A self that goes on changing is a self that goes on living.
~ Virginia Woolf
I tend to think of myself as someone who does not change. And yet, looking back, I have certainly changed over time.
It’s a constant reminder that who I am now, where I am now, is only temporary as well. I will not be the same person in the future as I am now. I actually enjoy trying to project myself into my as-yet-unknown future, although admittedly my conclusions are … usually not correct.
I would not have predicted that I would do and enjoy something new and creative this past weekend. That is not who I have been, nor is it who I aspire to be. I have never claimed to be creative – or artistic, a term that often overlaps (at least in my mind) with creativity. I have made it a self-deprecating joke to say that I don’t have a creative bone in my body, and I leave the creating to the true artists.
And yet, I did something creative this weekend.
And I enjoyed it.
I actually painted for the first time since… well, since art class, maybe, in middle school? I think? Let’s just say that art classes were not on my schedule from there on out. See above – not creative!
But a coworker emailed about a paint-your-pet-and-sip event at a local winery, and three of us joined her to, well, paint our pets. And sip wine. For three hours on a Sunday afternoon.
Let’s pause here, because this is not something I would typically be doing on a Sunday afternoon. I usually work through the weekend unless I am on vacation or taking a rare break. And painting would not have been my first choice for an alternative!
But I went. I enjoyed it. And, dare I say, I was pretty proud of my creation. I’m not going to share it here – come on, really? did you honestly expect that? But it’s not hideous.

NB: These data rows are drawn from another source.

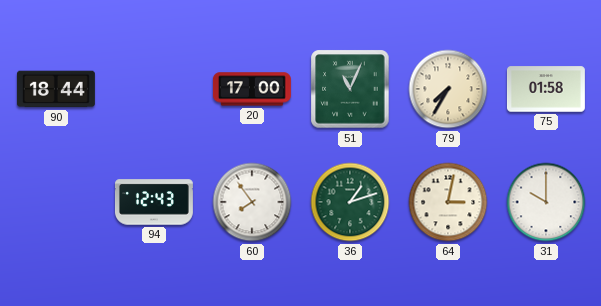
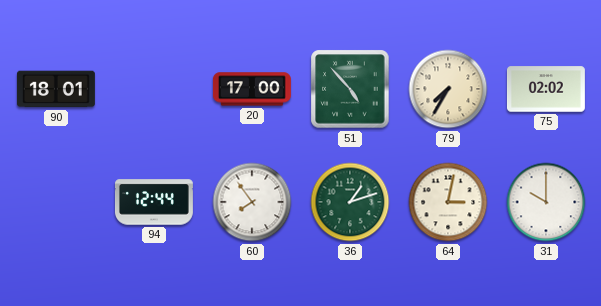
90: 18:44 -> 18:01
51: 11:04 -> 4:53
75: 01:58 -> 02:02
94: 12:43 -> 12:44
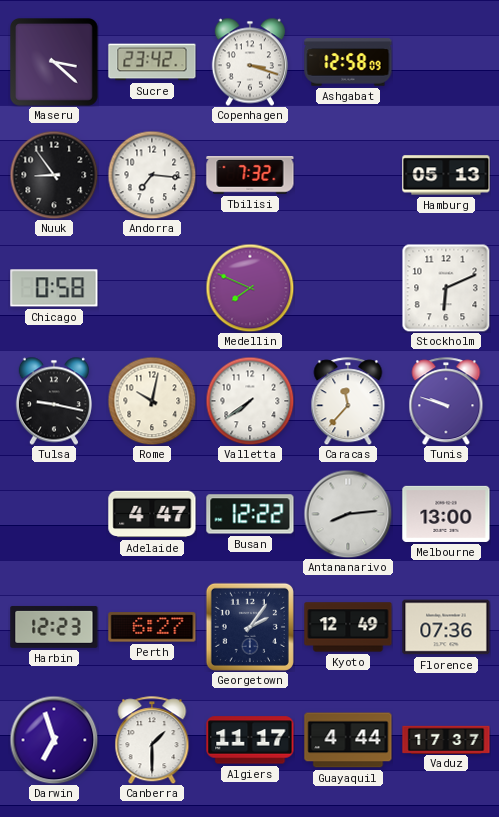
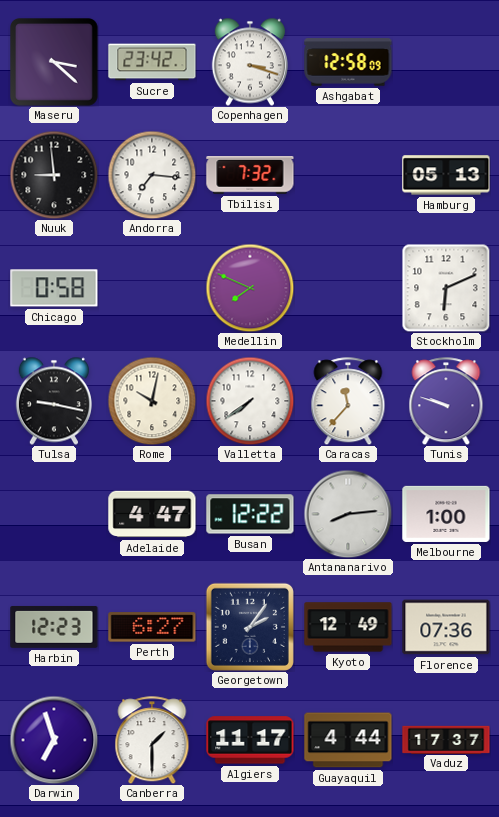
Nuuk: 8:54 -> 8:59
Melbourne: 13:00 -> 1:00
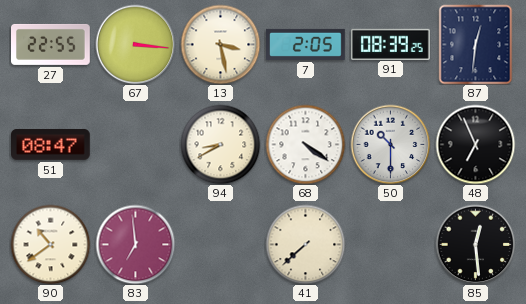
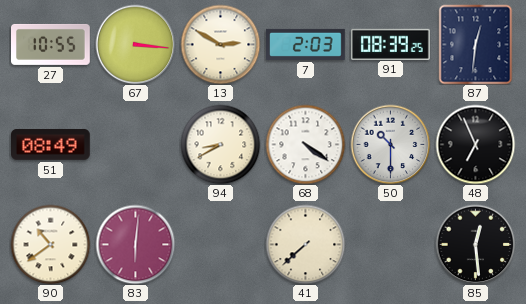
27: 22:55 -> 10:55
13: 3:28 -> 2:50
7: 2:05 -> 2:03
51: 08:47 -> 08:49
83: 6:59 -> 6:01
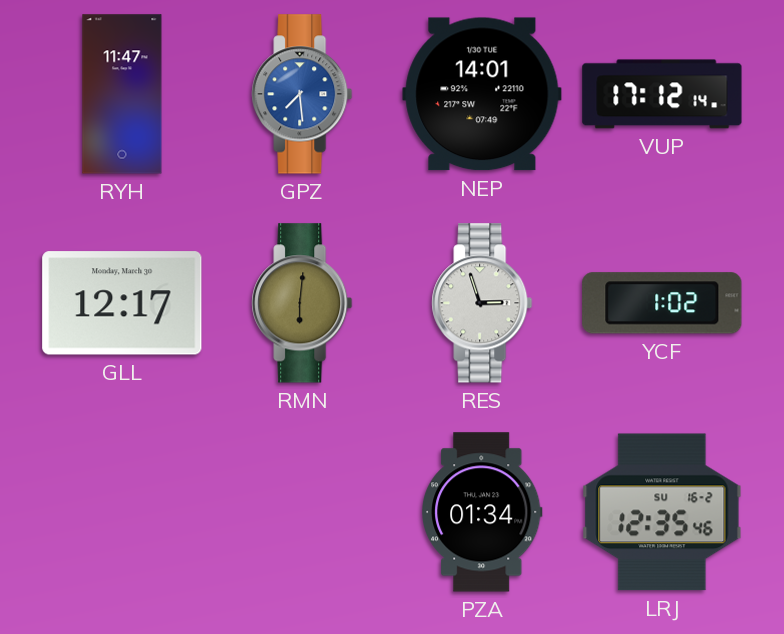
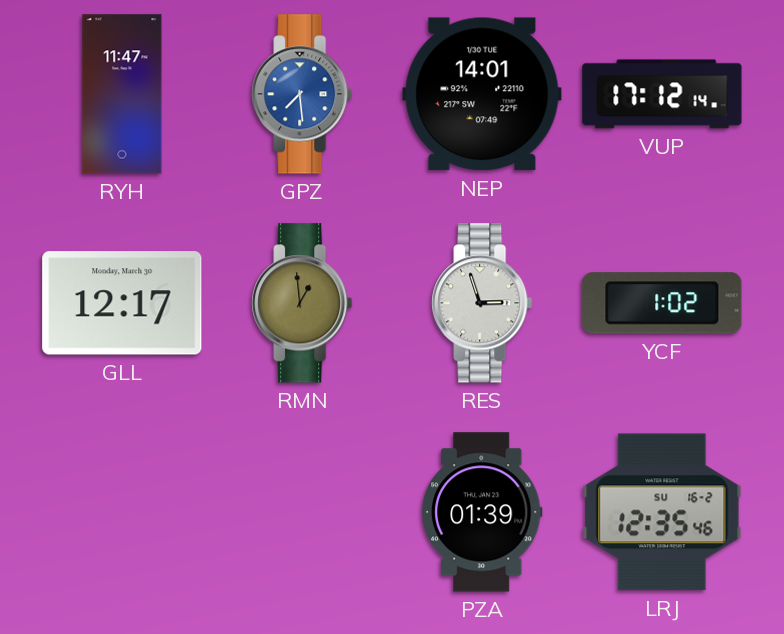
RMN: 6:01 -> 12:59
PZA: 01:34 -> 01:39
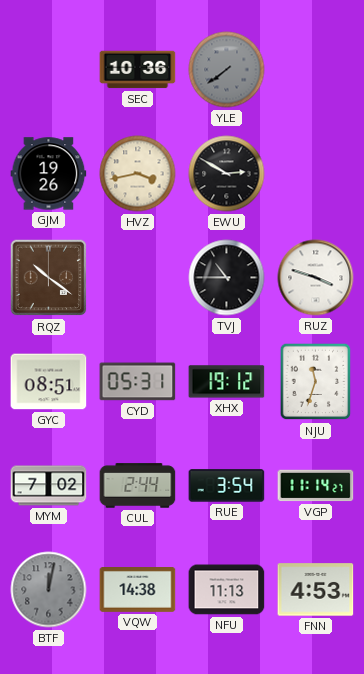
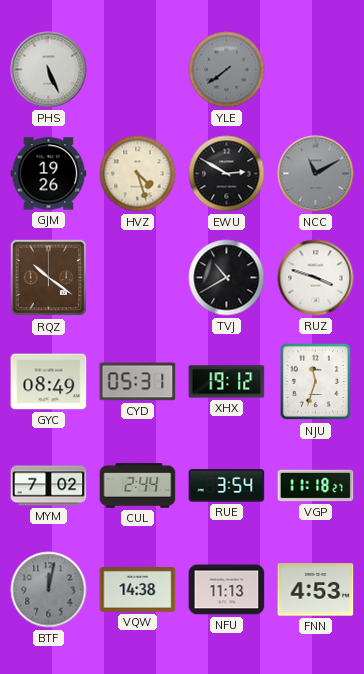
PHS: none -> 5:26
SEC: 10:36 -> none
HVZ: 3:43 -> 4:27
NCC: none -> 11:10
TVJ: 10:45 -> 10:40
GYC: 08:51 -> 08:49
VGP: 11:14 -> 11:18
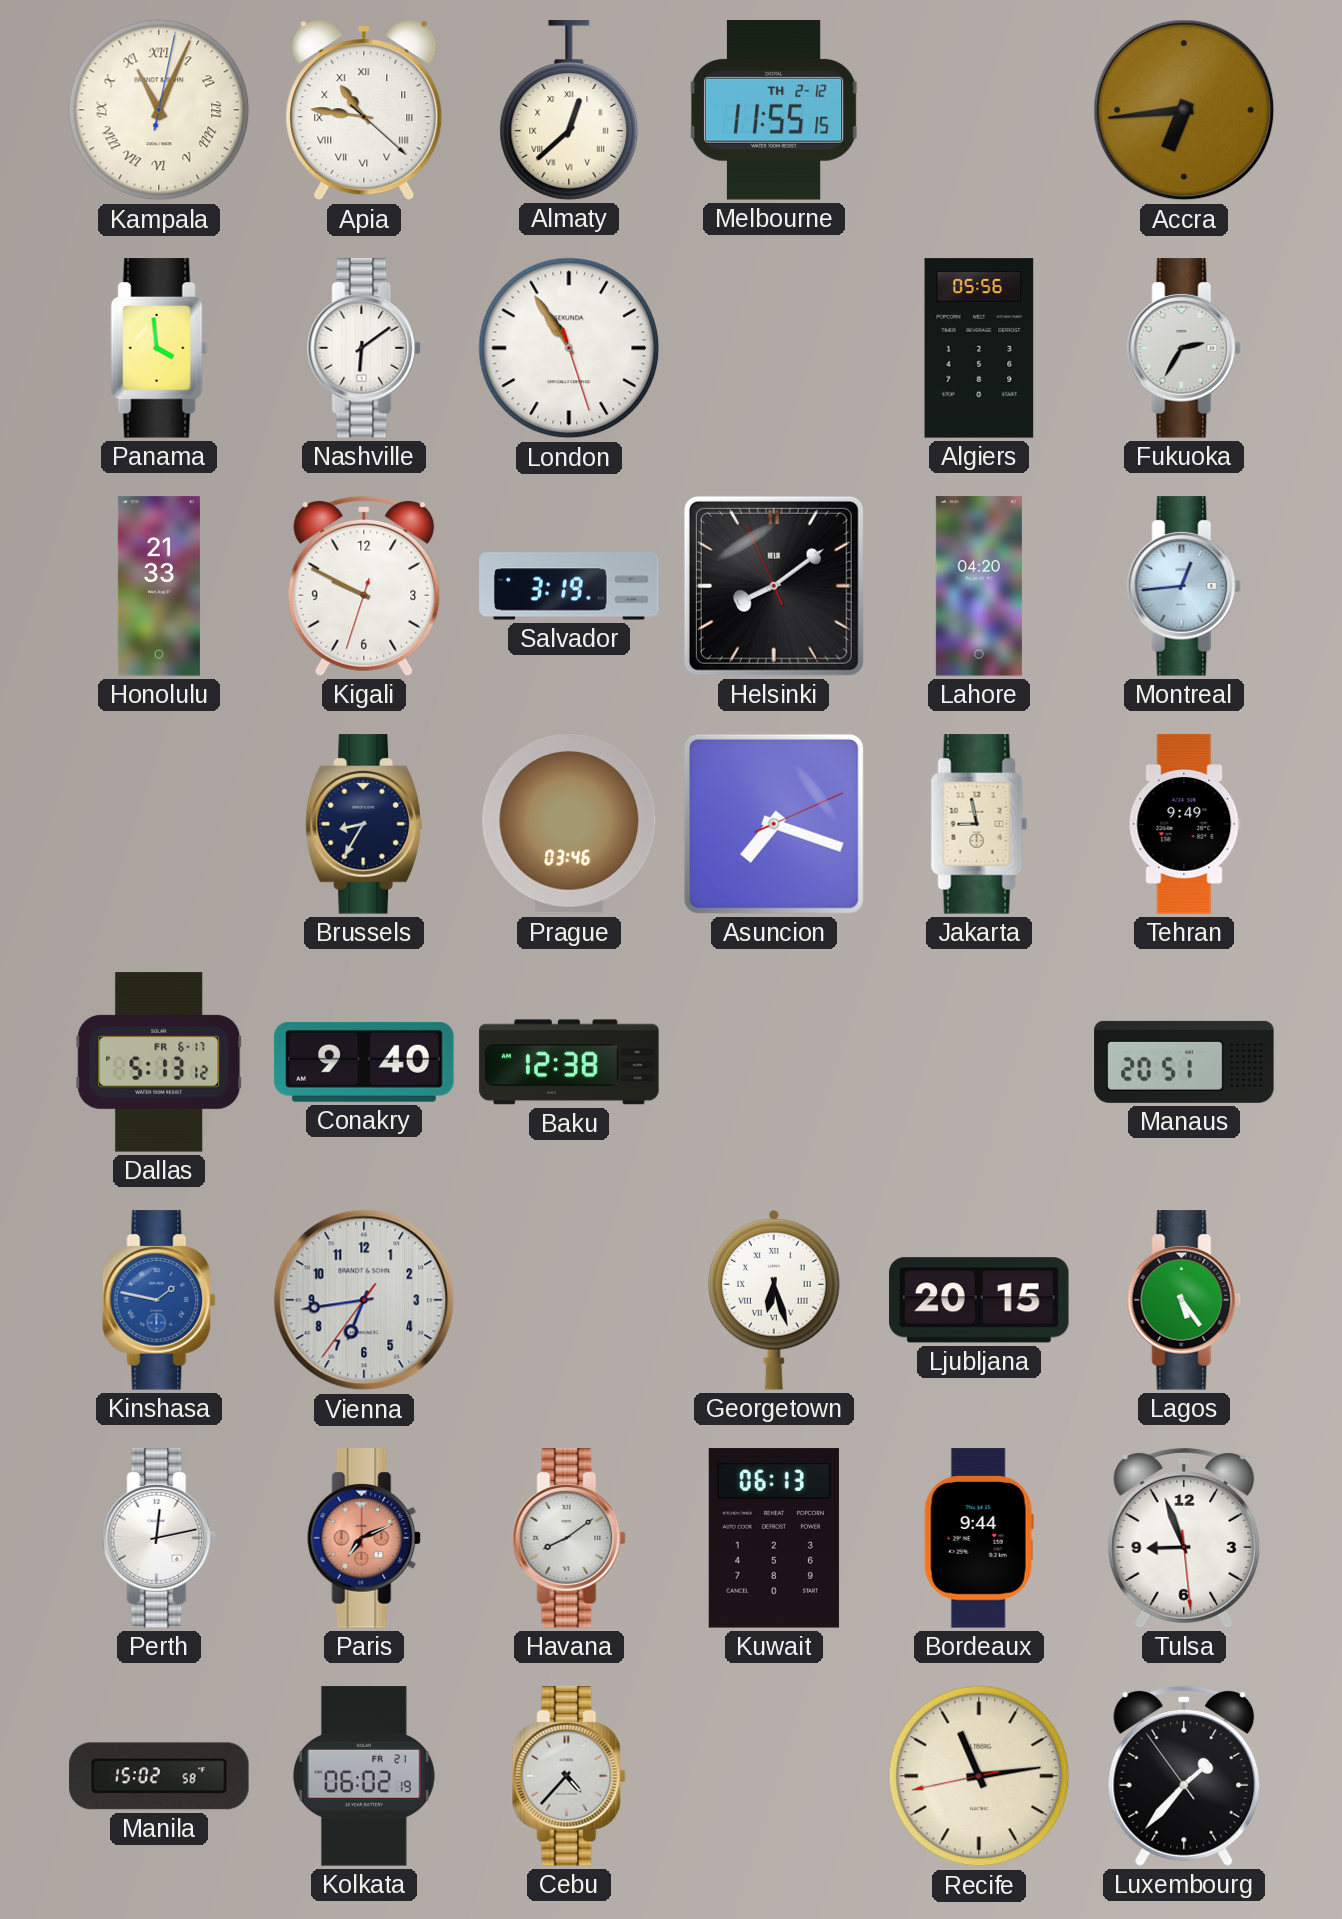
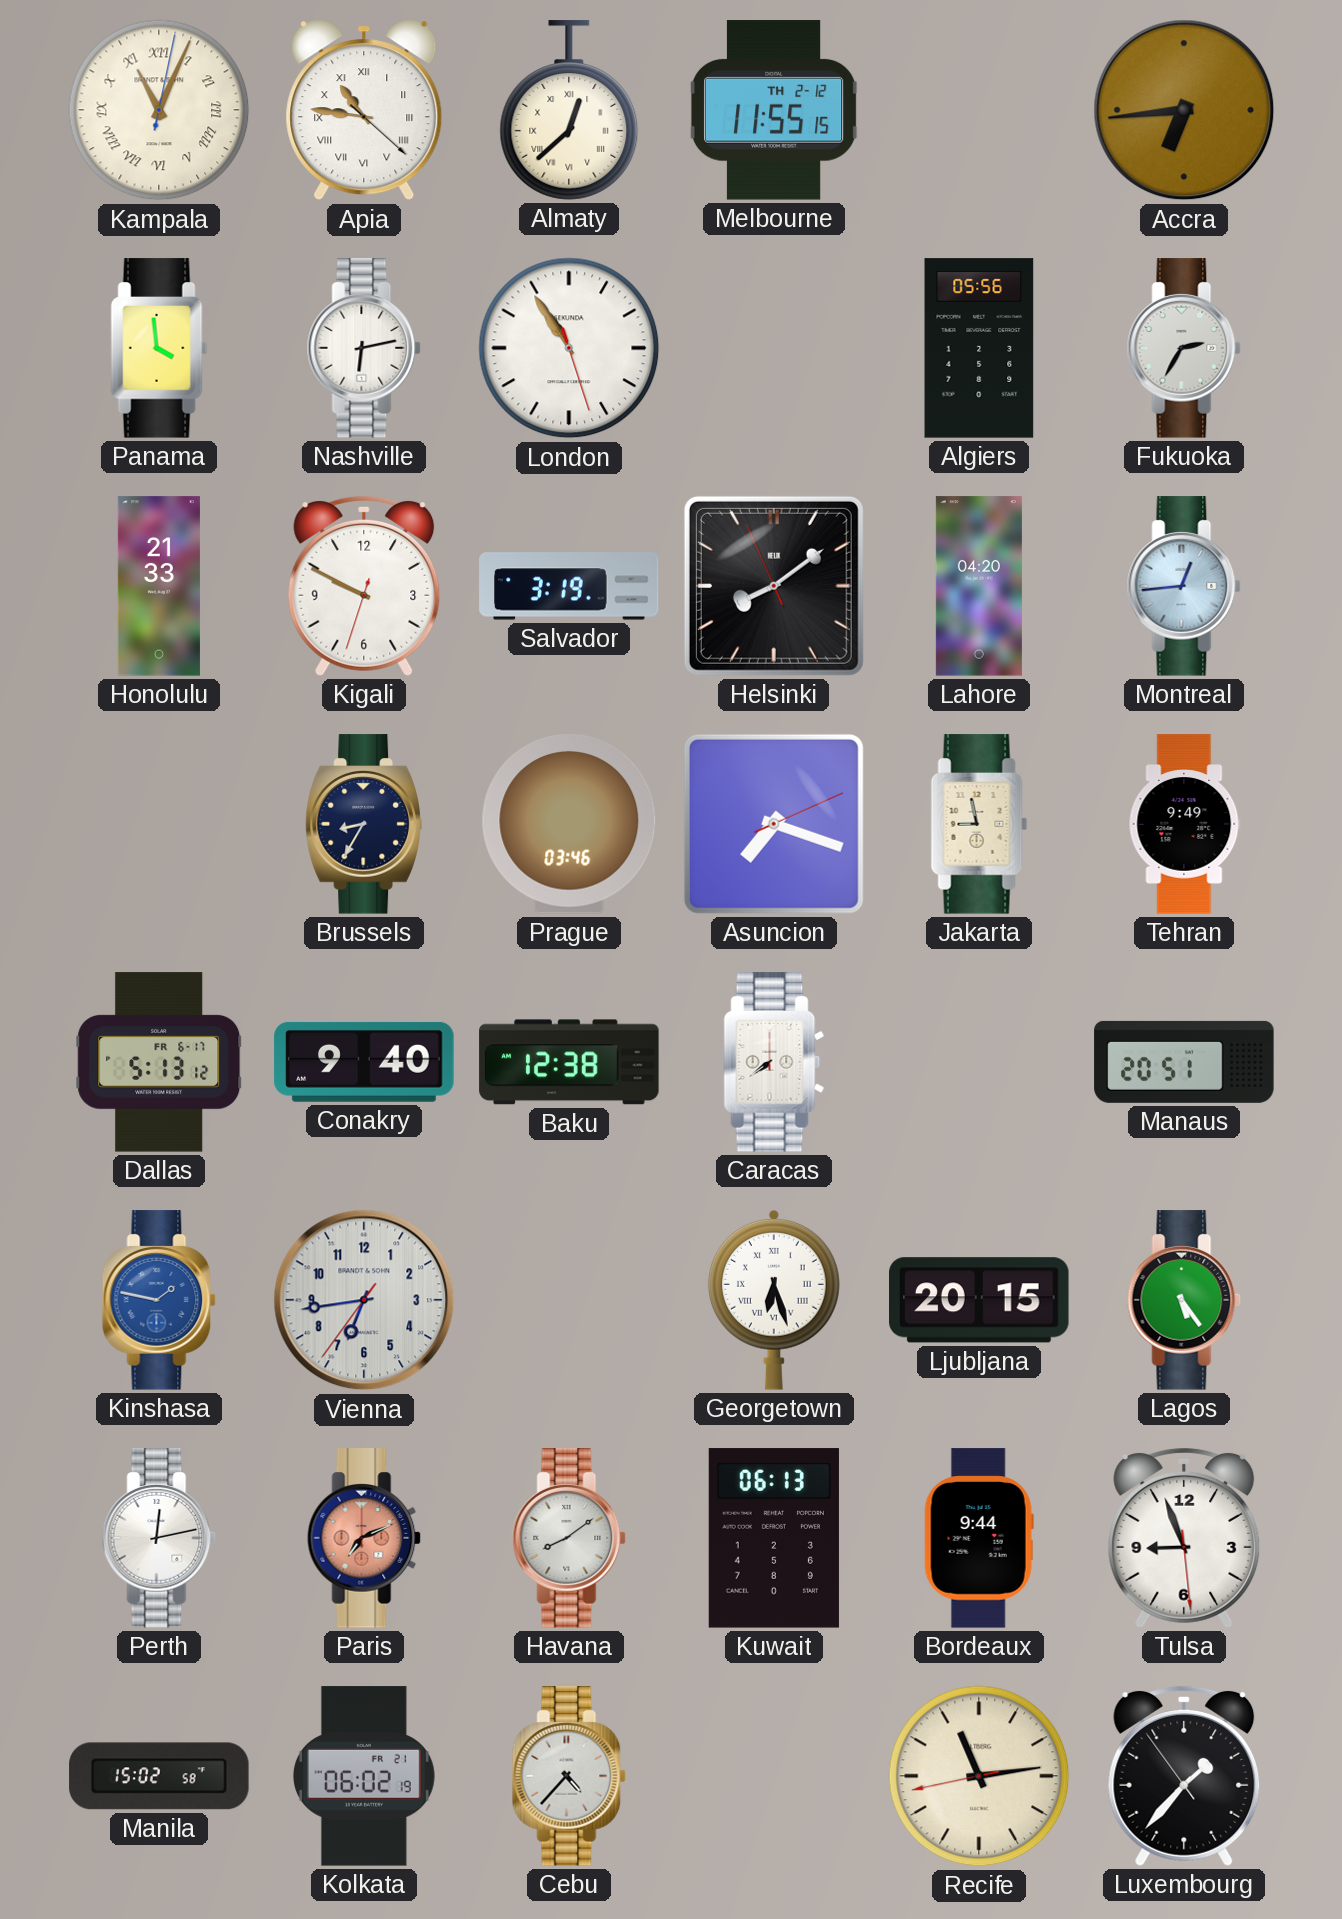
Nashville: 6:09 -> 6:13
Caracas: none -> 7:39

It was an immersive activity, one that did not require that I have my face in front of a screen for hours on end. I really couldn’t think much beyond what color to mix, how to make it look a bit more realistic, and whether I was being true to the image I was working from. That concentration on something other – that immersion in something new and different – let my mind truly relax. I slept like a baby Sunday night (although the wine may have had something to do with that, too).
It was a reminder to me that stepping outside my comfort zone isn’t always a bad thing. And it doesn’t always have to be permanent, or a really fraught decision. Sometimes, you can just do something fun. Just because.
So I guess I’ll go on changing in ways expected and not. It’s such an adventure to see what lies ahead… as yet unknowns unfolding in ways I can’t anticipate.